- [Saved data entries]
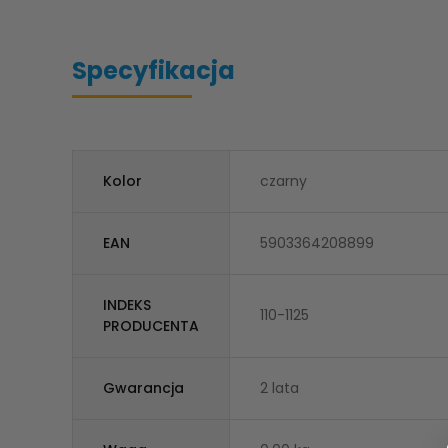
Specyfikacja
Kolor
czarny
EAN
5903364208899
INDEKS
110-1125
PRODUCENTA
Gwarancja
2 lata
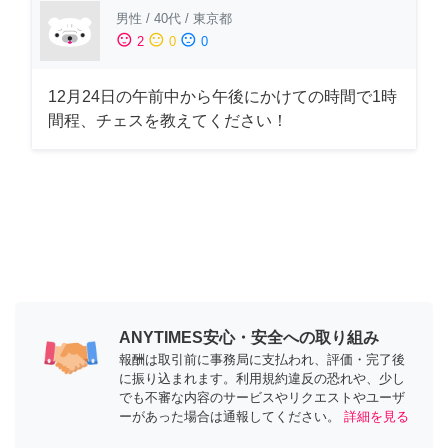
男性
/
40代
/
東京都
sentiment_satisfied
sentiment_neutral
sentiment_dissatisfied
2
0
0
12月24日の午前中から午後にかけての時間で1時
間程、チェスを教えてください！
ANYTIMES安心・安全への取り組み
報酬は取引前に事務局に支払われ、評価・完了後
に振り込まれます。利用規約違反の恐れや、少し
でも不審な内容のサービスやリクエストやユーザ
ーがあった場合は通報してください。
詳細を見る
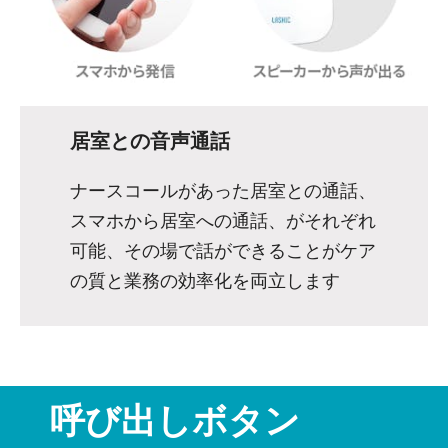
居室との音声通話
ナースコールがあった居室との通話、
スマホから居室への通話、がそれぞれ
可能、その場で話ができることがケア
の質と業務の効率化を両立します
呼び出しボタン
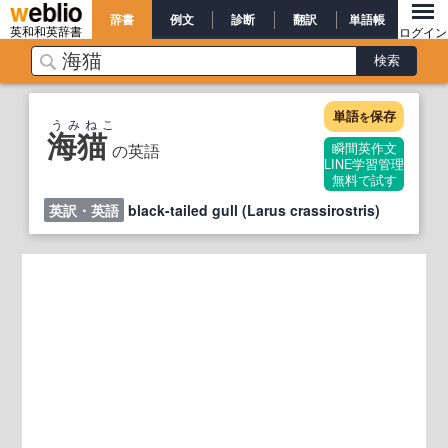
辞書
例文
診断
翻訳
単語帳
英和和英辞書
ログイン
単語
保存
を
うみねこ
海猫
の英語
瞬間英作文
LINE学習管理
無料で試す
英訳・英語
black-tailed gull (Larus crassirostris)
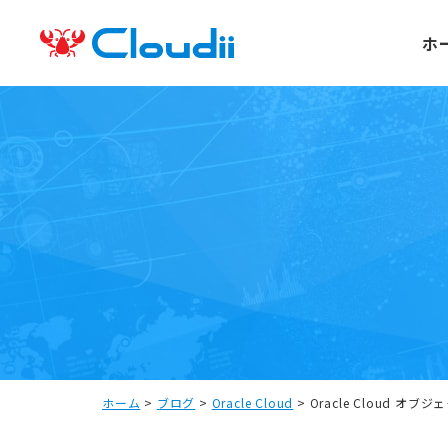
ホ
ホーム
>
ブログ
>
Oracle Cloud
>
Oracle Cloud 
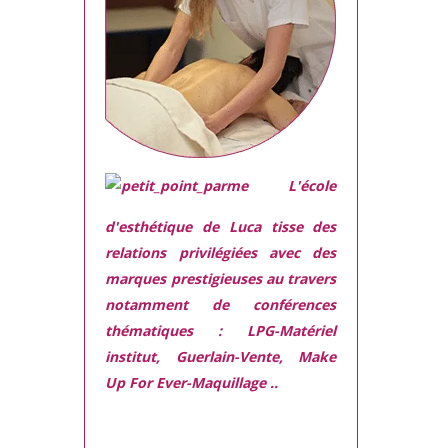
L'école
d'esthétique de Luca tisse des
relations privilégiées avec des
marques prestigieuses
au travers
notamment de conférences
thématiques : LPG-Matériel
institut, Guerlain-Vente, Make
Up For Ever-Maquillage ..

- [TASK ITEM] Set down the entries above again exactly, minus any image.

- [REPLY TO THE EXERCISE]
Specyfikacja
Kolor
czarny
EAN
5903364208899
INDEKS
110-1125
PRODUCENTA
Gwarancja
2 lata
男性
/
40代
/
東京都
sentiment_satisfied
sentiment_neutral
sentiment_dissatisfied
2
0
0
12月24日の午前中から午後にかけての時間で1時
間程、チェスを教えてください！
ANYTIMES安心・安全への取り組み
報酬は取引前に事務局に支払われ、評価・完了後
に振り込まれます。利用規約違反の恐れや、少し
でも不審な内容のサービスやリクエストやユーザ
ーがあった場合は通報してください。
詳細を見る
居室との音声通話
ナースコールがあった居室との通話、
スマホから居室への通話、がそれぞれ
可能、その場で話ができることがケア
の質と業務の効率化を両立します
呼び出しボタン
辞書
例文
診断
翻訳
単語帳
英和和英辞書
ログイン
単語
保存
を
うみねこ
海猫
の英語
瞬間英作文
LINE学習管理
無料で試す
英訳・英語
black-tailed gull (Larus crassirostris)
ホ
ホーム
>
ブログ
>
Oracle Cloud
>
Oracle Cloud 
L'école
d'esthétique de Luca tisse des
relations privilégiées avec des
marques prestigieuses
au travers
notamment de conférences
thématiques : LPG-Matériel
institut, Guerlain-Vente, Make
Up For Ever-Maquillage ..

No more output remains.